तुमने दिखाया खेल जो , सौंदर्य कपट का मेल वो
हर्षित हुए सब देख कर , मोदित हुए उस लेख पर
बाकि के दल अब डर गए , तुम काम ऐसा कर गए
प्रतियोगित घनघोर है , देखें अब कितना ज़ोर है
फिलहाल बस ये शोर है , कि ‘मंडली’ चारों ओर है
कि ‘मंडली’ चारों ओर है
The direction team of this PAF did a decent job apart from a few blunder. The first blunder was that they had a direction team rather than a single person directing it and that showed pretty clearly by the way same actors performed in different scenes. Particularly, the initial Durgesh Dingh, who appeared to be an all together different person when he came back for the pre-climax scene. The other blunders included the screen placed at the centre of the quadrangle obstructing the view of the audience of the scene happening in background, the selection of the background music for most of the scenes which were overpowering the scenes themselves and the transitions of most of the scenes which were not smooth. Another direction flaw which annoyed me a lot was the post mujra-sequence, where the ‘mantri’ was playfully teasing the dancer at the time when an important discussion was going on between the king and other ‘mantris’. That sequence was there just to get some cheap laughs, which it was able to garner but in the process it divulged the attention from the main story, which a director must always avoid.
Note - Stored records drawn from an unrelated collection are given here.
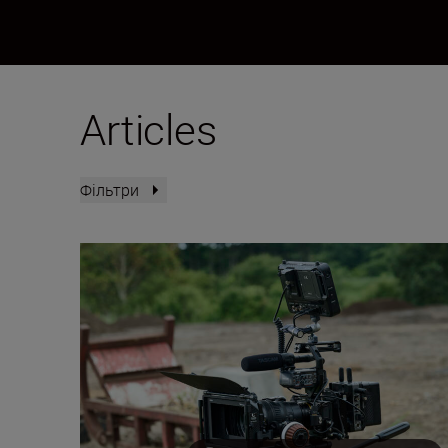
Articles
Фільтри
Upgrade your Nikon ZR with these accessories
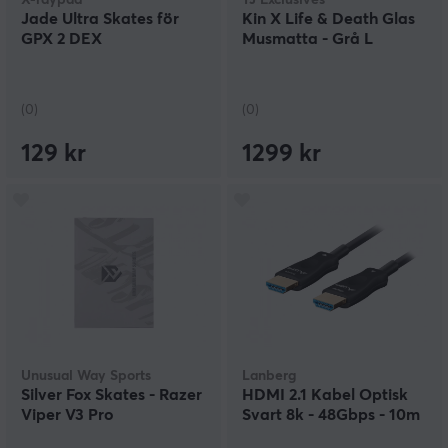
X-raypad
TJ Exclusives
Jade Ultra Skates för
Kin X Life & Death Glas
GPX 2 DEX
Musmatta - Grå L
(0)
(0)
129 kr
1299 kr
Unusual Way Sports
Lanberg
Silver Fox Skates - Razer
HDMI 2.1 Kabel Optisk
Viper V3 Pro
Svart 8k - 48Gbps - 10m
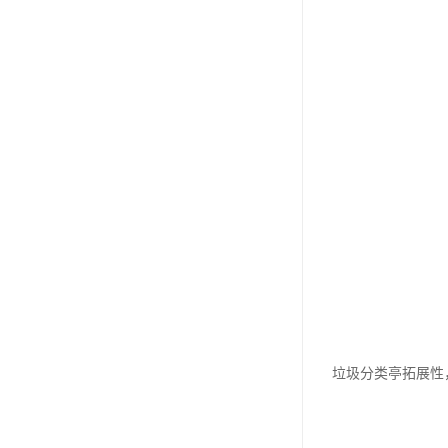
垃圾分类亭拓展性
But the overall flow of the story maintained by the direction team was good enough. The scenes were almost never lengthy. The prod was used intelligently and certain scenes were handled with great maturity, like the last scene where ‘Shiva’ tells the truth about mandali to the villagers with a powerful monologue accompanied by a decent visual depiction of it. Another thing which I liked was their attempt to use ambiance sounds like the “wine pouring in to glass”, the “breaking of the bottle” etc. although it was not in sync with the action most of the times but I would still appreciate the attempt. So the direction was good at some points but overall I would say that there was huge scope for improvement.
Rating: Script: 8/10, Direction: 7.5/10
ACTING AND VOICEOVER
There was inconsistency in both these departments. Some of the voiceovers – acting pairs were very good, specially that of Shiva, played very well by Shikhar Paliwal and voice over given by Abhishek Yadav, aka Mr. Unmaad (The cultural fest of IIMB) 😛 , the king, played by Kunal Shelar (whom I discovered during GQ ) and voice over give by Apoorva Maheshwari, and finally the master/mandali-director voice over actor pair. But apart from these three pairs, most of the others were inconsistent or misfitting. For example, the acting of Lord William Kripashankar by Sargun Gulati was vibrant and energetic throughout the PAF but the voice over given by Ankit Yadav wasn’t a perfect match for him. The way Ankit delivers his dialogues sounds impressive only when it is accompanied by his eccentric and amazingly different body language, which creates magic onstage, but here it was not apt. Similarly the voice over of the British officer was not convincing enough. His accent was fine when he was speaking in Hindi but his British accent never sounded authentic. The voice over of the old man was very good at places but the person giving it got over excited and start over doing it, as soon as the audience started applauding his effort. The voice over of Saguna too was over energetic for the body language of the actor playing it. So overall, it was a decent performance by the acting-voice over team with few sparks of brilliance and few mediocre efforts.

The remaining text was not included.